Ahead of a hearing with the Veterans Affairs Secretary Tuesday, advocates turned up the heat in their fight to help vets exposed to toxic burn pits.
"We need everybody to contact their senators," 9/11 first responder John Feal said.
"You want to do it here? Let's dig a giant [expletive] pit 10 acres long and burn everything in Washington with jet fuel. And then let me know how long they want to wait before they think it's going to cause some health problems," TV host and activist Jon Stewart said. "Here's the bottom line: You cannot be 'America first' when you put veterans last."

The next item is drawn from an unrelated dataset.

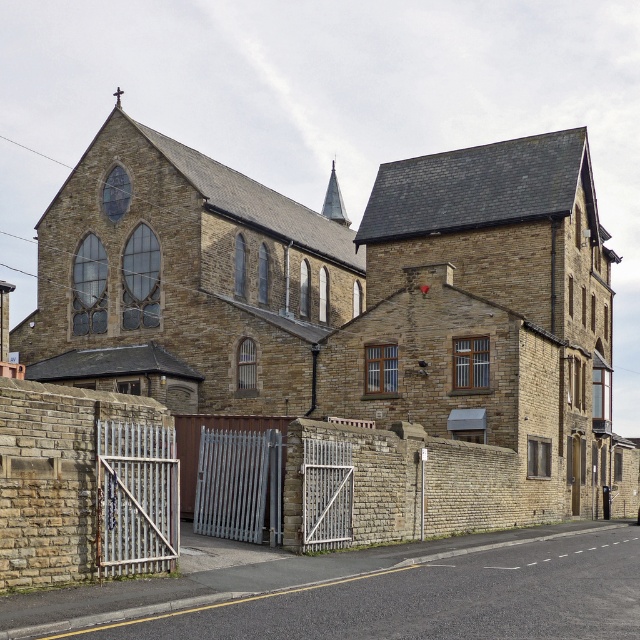 Identify the location of brown stone church at center. The image size is (640, 640). (346, 298).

Stewart and Feal joined Senate Majority Leader Chuck Schumer and other lawmakers to say they can't wait any longer.
"I'm here to say unequivocally — no doubt — I will fully support the Honoring Our Pact Act and the Senate will vote on it this Congress," Schumer said. "Everyone is going to have to show where they stand."
The military used the pits to get rid of heaps of hazardous garbage in places like Iraq and Afghanistan.
They produced toxic smoke now linked to illnesses that include multiple cancers. It's estimated 3.5 million vets were exposed, but about 70% of burn pit claims have been denied.
Danielle Robinson is the widow of veteran Heath Robinson, whom the legislation is named after.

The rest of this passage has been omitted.